Wednesday, October 28, 2020

GRAVEYARD SHIFT

My best friend in school was Darrell Banks. I nicknamed him “Spud” because his favorite thing to eat was French Fries, or some variation on the theme ­­– home fries, hash browns, chips, and hush puppies, but, curiously, he detested potato salad.

Spud and I ran wild as kids and got into scrapes and minor trouble, but mostly we were “good boys” growing up in small town America, playing sports, mowing lawns, and sneaking about.

When we were fifteen, we’d slip out under cover of darkness and stealthily roam the desolate streets like in some Twilight Zone episode, dodging the flunky town cop, Kenny Wimpole (“Wimpy”), who was about as adept at catching curfew violators as a dogcatcher trying to nail Marmaduke with a butterfly net. Our favorite place for thrills was to trespass on the private property of the Old Burying Ground.

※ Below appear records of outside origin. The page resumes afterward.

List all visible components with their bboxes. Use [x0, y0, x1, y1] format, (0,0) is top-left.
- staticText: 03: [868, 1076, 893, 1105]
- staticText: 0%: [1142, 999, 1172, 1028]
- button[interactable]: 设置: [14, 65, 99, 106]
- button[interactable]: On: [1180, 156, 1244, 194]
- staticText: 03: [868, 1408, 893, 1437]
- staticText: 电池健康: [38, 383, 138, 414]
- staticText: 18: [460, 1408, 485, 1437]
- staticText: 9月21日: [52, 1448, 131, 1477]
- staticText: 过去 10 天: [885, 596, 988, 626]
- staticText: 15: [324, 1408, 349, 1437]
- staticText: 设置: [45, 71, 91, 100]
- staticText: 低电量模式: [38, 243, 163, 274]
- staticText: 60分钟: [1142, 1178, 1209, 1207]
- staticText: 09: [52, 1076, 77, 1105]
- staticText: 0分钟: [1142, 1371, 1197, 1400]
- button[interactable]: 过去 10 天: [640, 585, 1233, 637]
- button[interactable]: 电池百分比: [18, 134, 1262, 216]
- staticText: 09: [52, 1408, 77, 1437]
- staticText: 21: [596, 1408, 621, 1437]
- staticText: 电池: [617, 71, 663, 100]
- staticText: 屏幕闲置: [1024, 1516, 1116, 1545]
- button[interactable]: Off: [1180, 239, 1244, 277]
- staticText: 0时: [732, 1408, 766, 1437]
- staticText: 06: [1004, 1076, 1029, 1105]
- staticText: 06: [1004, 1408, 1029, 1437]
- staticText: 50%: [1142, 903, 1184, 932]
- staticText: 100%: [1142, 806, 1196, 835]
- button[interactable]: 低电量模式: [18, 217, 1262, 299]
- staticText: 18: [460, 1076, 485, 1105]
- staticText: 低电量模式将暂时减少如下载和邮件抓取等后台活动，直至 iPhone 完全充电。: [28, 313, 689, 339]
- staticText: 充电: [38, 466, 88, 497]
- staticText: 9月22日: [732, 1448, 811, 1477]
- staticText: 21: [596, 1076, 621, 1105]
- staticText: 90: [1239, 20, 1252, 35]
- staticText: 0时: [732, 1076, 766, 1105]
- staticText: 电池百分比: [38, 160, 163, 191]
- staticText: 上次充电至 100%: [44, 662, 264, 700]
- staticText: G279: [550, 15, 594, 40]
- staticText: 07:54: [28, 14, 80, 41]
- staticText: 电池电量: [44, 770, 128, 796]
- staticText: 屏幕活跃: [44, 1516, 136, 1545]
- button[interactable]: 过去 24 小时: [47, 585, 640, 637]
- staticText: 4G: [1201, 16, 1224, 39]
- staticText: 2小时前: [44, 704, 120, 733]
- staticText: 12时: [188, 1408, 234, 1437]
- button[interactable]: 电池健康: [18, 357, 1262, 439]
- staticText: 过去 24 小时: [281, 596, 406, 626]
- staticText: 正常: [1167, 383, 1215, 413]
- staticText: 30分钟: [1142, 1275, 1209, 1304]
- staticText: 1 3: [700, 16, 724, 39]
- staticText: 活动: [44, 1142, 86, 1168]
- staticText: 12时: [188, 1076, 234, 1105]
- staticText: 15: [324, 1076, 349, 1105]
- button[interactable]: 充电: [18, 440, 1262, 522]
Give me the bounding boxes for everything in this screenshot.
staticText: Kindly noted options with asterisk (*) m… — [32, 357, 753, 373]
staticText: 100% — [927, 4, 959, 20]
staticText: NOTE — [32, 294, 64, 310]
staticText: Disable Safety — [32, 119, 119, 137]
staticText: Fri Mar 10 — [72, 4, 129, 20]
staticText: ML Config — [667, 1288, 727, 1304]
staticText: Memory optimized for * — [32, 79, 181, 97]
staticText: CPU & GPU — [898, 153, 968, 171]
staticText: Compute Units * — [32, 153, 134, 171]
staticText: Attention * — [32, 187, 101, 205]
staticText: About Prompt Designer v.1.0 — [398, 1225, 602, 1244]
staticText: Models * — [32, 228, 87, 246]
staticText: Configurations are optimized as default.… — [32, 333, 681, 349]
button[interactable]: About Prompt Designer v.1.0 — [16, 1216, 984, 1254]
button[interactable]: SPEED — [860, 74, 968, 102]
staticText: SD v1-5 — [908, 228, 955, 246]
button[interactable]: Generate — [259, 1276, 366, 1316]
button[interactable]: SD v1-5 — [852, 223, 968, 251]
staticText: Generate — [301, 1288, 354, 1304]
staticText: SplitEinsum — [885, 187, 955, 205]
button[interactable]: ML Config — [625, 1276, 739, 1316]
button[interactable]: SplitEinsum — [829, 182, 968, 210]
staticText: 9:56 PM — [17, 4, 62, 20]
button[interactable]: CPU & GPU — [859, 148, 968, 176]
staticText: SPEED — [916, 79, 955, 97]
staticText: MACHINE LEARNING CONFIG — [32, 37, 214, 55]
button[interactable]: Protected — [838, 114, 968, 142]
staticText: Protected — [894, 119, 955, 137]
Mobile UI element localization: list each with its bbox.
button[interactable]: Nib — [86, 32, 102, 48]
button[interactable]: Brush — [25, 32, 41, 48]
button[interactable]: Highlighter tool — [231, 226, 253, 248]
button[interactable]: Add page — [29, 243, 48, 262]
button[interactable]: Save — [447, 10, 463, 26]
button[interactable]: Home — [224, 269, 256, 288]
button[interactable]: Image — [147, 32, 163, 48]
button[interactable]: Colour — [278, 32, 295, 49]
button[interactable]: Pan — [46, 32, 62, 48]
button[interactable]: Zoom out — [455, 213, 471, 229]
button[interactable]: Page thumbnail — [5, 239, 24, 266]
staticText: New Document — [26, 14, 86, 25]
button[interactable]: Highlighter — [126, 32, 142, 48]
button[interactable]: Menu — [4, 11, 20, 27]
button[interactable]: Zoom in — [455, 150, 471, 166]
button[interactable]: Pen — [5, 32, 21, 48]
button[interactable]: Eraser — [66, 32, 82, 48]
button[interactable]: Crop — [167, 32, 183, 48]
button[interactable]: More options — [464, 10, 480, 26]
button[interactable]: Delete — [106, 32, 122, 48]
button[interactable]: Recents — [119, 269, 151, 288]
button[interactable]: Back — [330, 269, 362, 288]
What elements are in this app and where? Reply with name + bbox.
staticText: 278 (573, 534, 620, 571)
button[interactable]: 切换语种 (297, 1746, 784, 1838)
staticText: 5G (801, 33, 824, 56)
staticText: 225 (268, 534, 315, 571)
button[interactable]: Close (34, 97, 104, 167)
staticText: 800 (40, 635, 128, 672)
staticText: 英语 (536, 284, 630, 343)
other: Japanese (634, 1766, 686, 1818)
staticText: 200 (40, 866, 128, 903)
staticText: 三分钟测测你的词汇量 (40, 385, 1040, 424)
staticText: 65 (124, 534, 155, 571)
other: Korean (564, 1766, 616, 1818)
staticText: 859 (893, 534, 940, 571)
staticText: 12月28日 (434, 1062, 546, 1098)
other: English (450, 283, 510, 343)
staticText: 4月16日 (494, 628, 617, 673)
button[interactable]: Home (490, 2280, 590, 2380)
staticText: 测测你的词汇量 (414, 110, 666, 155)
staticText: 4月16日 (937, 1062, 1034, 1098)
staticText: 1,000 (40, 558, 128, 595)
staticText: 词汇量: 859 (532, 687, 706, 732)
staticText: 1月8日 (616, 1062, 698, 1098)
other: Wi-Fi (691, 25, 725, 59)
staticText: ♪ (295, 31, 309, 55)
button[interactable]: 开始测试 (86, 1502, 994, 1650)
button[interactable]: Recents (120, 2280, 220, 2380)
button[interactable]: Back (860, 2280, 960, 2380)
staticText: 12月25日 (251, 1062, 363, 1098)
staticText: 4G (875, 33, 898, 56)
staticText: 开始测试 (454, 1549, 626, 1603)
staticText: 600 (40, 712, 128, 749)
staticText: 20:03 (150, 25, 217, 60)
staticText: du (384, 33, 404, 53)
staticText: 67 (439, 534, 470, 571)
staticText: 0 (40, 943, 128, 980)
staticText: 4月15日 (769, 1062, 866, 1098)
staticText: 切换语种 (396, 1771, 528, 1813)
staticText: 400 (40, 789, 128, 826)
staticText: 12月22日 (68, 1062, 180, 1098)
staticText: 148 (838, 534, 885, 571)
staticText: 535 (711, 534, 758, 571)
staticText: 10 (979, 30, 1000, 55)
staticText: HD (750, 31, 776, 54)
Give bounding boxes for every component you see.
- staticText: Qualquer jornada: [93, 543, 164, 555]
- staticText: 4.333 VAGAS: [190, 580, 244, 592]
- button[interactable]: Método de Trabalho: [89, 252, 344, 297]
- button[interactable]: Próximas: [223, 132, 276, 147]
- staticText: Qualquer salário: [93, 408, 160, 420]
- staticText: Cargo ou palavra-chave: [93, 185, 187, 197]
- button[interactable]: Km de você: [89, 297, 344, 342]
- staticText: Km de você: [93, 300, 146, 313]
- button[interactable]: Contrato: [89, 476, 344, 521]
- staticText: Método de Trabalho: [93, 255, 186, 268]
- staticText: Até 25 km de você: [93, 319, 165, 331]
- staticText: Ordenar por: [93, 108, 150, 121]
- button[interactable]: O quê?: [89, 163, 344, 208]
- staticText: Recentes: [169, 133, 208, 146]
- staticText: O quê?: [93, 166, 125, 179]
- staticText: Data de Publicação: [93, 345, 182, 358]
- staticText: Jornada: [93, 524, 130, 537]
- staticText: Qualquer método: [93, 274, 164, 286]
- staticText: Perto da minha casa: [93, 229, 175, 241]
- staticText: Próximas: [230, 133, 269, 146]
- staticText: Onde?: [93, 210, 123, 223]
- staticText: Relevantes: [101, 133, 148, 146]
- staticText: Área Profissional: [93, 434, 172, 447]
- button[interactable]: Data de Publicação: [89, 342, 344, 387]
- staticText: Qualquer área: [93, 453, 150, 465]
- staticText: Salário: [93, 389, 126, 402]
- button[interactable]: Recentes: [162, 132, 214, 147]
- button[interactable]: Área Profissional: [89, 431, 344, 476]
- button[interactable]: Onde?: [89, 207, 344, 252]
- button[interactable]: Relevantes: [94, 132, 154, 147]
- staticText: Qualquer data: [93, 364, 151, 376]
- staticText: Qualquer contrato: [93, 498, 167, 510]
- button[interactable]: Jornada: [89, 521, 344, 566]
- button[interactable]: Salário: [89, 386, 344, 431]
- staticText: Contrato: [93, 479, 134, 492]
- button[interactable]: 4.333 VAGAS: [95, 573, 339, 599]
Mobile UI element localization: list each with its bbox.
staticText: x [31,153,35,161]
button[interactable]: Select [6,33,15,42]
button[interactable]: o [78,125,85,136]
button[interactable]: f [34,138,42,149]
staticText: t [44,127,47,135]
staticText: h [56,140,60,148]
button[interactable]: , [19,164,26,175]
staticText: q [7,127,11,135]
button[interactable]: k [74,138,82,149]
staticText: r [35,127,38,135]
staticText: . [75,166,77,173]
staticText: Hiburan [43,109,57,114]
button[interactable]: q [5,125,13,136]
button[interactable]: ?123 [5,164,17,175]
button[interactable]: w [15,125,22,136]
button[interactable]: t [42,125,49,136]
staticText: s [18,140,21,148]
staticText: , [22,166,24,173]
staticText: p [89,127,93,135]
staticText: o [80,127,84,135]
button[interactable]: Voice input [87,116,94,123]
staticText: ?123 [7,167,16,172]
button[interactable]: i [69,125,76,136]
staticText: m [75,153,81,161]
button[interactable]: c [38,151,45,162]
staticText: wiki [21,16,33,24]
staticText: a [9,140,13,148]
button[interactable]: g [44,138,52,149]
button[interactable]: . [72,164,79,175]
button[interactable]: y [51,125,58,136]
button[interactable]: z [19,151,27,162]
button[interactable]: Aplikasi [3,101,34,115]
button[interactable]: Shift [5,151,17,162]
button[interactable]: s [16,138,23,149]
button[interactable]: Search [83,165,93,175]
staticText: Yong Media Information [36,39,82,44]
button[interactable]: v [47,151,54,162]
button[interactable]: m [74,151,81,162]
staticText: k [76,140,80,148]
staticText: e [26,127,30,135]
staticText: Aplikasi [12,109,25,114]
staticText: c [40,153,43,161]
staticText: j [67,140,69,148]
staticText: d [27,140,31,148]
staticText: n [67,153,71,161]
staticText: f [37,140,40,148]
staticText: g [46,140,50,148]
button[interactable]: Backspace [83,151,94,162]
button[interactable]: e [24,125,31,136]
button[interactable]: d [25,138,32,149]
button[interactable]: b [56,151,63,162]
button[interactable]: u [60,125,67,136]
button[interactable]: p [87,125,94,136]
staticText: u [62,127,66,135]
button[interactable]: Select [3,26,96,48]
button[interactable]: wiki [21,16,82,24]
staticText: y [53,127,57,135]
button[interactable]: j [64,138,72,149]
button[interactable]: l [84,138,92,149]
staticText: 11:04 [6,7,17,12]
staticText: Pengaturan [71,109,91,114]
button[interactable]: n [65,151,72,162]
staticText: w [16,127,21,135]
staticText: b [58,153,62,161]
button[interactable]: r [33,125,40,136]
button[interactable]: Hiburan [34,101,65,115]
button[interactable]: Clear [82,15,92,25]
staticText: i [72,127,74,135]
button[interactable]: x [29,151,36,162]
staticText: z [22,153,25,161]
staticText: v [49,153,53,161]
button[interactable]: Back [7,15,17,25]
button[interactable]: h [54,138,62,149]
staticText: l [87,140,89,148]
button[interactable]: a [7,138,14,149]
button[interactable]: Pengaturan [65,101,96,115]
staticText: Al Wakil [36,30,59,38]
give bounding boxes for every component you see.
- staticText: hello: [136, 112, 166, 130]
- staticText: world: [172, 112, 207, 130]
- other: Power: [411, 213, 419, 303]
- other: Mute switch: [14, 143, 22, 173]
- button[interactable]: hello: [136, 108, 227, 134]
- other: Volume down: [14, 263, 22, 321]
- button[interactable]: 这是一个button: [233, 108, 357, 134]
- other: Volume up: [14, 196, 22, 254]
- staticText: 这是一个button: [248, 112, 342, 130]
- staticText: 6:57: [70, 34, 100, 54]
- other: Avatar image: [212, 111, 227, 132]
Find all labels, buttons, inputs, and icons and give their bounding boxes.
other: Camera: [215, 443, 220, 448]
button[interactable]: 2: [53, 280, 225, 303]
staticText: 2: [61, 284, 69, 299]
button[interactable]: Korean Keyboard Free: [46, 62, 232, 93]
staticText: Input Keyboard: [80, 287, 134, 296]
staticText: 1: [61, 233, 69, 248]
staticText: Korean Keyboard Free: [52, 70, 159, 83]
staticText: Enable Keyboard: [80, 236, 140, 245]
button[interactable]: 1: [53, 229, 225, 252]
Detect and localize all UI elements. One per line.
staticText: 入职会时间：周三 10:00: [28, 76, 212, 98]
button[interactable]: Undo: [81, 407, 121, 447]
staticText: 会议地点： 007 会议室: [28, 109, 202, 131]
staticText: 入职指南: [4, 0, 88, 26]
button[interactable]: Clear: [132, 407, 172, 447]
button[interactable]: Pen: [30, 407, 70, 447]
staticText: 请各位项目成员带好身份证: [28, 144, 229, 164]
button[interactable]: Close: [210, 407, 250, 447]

One night at Spud’s we were watching a Don Knotts movie, The Ghost and Mr. Chicken, where the feckless protagonist takes on a bet to spend the night in a haunted house. We were smitten with the notion of putting our courage to test in the town cemetery. Now all we needed was a bet to place, so the next day we approached a couple of older guys who liked us and clued them in on our bold scheme.

“You’ll never get away with it, girls,” scoffed Joe.

          “Yeah,” said Brad, “You creampuffs could get in some big trouble!”

I said, “How about a bet. Ten bucks says we can do it.”

Brad smirked, “Ten bucks! Is that all you momma’s boys can scrounge up? Fifty sounds more like it. Each.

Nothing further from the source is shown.